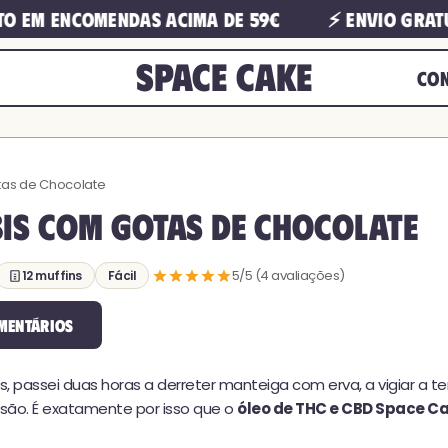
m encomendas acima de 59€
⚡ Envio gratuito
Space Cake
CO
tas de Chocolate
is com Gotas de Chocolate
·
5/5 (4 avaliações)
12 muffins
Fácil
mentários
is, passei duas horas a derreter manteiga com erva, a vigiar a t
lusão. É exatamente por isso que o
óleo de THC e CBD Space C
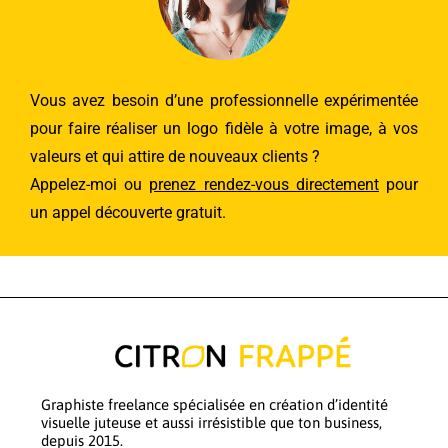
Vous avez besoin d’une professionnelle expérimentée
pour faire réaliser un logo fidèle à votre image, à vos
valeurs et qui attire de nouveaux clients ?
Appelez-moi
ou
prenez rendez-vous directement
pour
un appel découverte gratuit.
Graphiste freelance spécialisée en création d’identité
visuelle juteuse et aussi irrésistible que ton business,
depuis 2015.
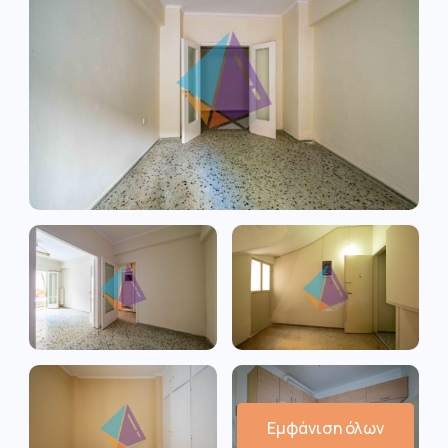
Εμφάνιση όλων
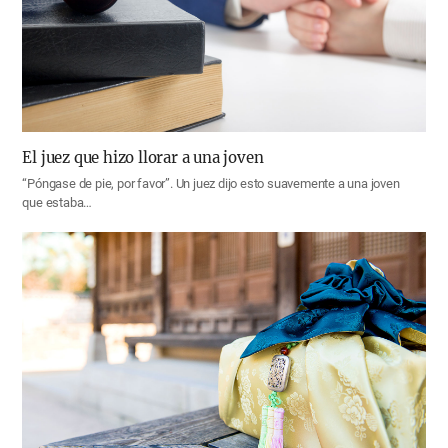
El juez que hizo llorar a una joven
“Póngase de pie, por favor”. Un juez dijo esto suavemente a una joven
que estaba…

* * *

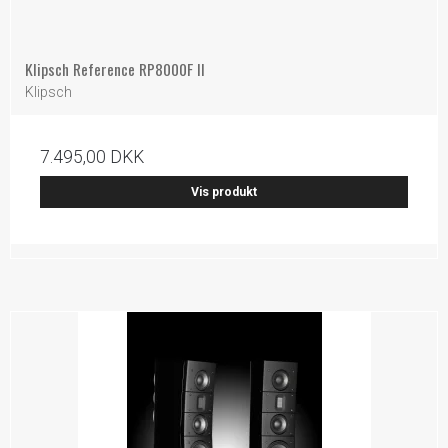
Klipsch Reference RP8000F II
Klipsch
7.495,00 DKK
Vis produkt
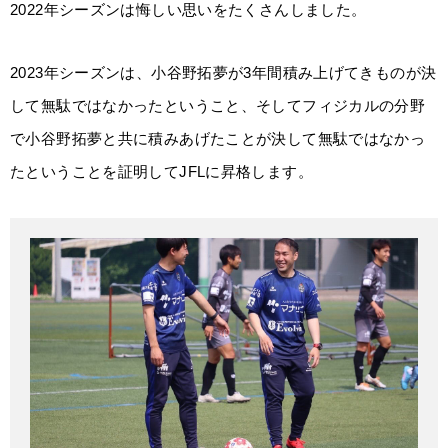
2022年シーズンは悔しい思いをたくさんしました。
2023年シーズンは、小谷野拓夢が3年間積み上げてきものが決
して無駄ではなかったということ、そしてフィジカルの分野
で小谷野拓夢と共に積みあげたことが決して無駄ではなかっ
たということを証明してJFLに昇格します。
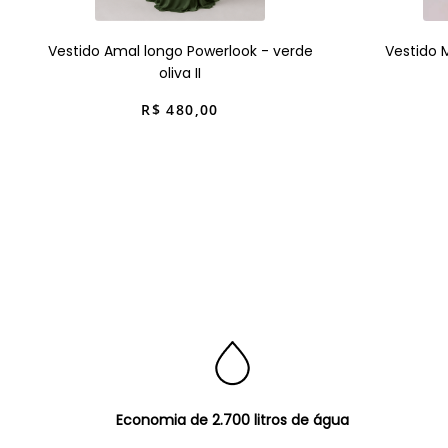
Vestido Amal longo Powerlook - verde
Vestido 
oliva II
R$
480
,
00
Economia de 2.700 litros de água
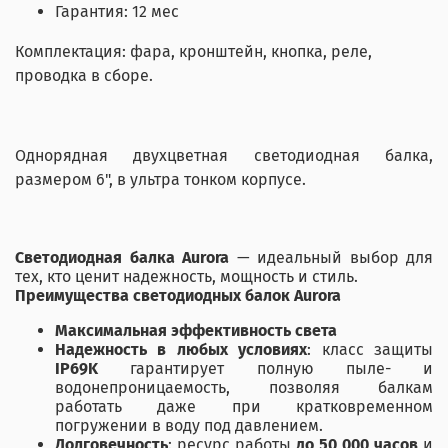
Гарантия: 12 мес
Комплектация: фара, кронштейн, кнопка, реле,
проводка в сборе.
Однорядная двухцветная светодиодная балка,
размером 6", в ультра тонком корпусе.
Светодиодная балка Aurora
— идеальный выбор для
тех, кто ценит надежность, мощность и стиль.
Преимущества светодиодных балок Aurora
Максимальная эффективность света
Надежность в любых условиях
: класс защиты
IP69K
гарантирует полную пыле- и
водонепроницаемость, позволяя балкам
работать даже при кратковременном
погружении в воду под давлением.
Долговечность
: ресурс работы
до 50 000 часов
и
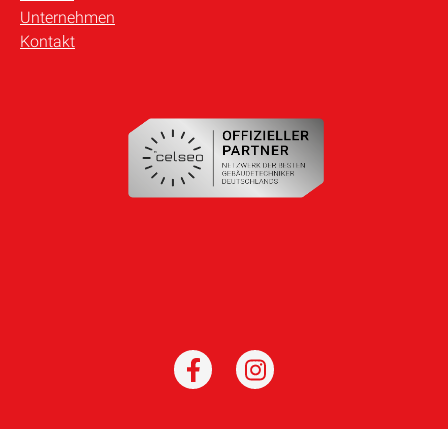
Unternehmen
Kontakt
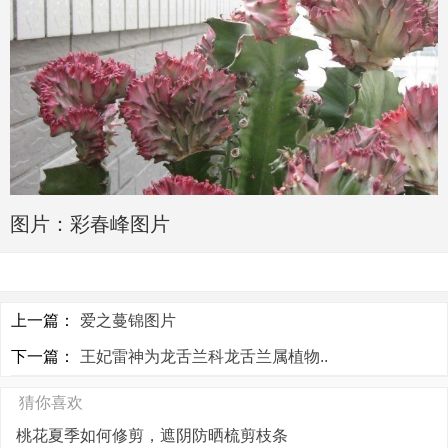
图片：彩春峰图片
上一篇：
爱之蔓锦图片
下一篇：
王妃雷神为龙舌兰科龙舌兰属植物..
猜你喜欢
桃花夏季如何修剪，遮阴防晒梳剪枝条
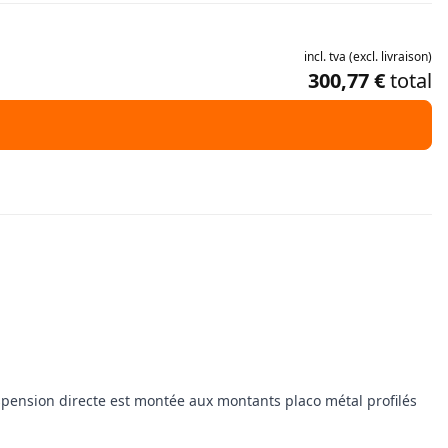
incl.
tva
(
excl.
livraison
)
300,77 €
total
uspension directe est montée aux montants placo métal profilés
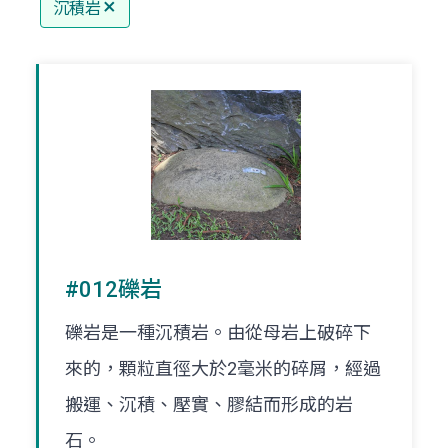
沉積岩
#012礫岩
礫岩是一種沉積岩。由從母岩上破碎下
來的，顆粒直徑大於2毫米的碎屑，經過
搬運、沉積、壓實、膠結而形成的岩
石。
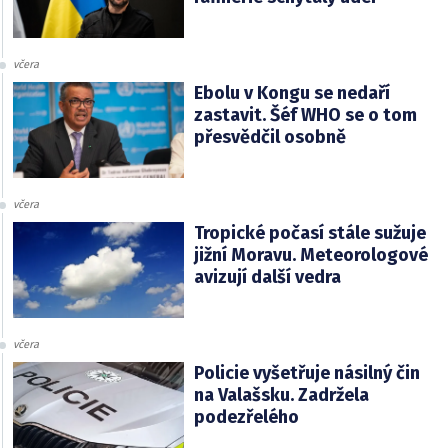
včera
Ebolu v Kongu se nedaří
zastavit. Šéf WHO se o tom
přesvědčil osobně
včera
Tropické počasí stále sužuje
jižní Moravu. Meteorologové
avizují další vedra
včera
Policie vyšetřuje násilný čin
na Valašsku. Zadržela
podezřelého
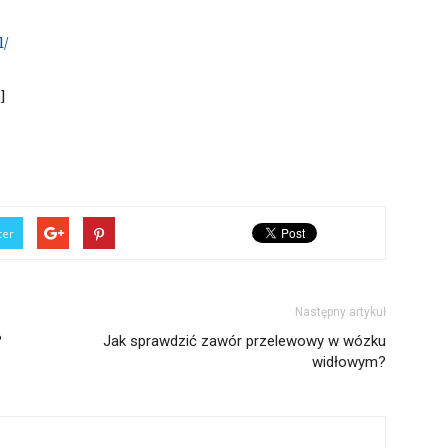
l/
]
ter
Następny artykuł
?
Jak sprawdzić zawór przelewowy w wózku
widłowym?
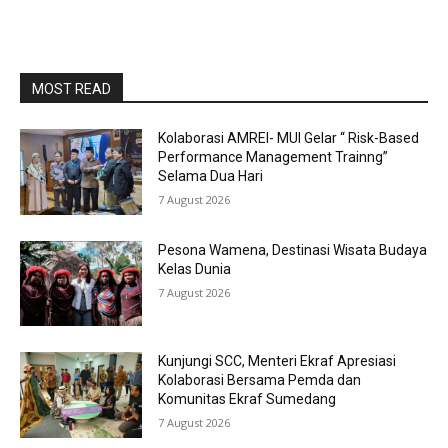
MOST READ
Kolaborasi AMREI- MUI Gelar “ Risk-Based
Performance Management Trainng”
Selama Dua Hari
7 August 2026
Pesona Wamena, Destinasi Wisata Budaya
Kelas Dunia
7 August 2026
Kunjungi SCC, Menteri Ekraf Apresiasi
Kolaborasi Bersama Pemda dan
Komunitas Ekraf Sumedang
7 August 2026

**TASK OBJECTIVE**
For the entries above, print exactly the lines between the one with "m encomendas acima de 59€" and the one with "pour faire réaliser", inclusive, with no pictures.

**RESULT OF THIS EXERCISE**
m encomendas acima de 59€
⚡ Envio gratuito
Space Cake
CO
tas de Chocolate
is com Gotas de Chocolate
·
5/5 (4 avaliações)
12 muffins
Fácil
mentários
is, passei duas horas a derreter manteiga com erva, a vigiar a t
lusão. É exatamente por isso que o
óleo de THC e CBD Space C
Vous avez besoin d’une professionnelle expérimentée
pour faire réaliser un logo fidèle à votre image, à vos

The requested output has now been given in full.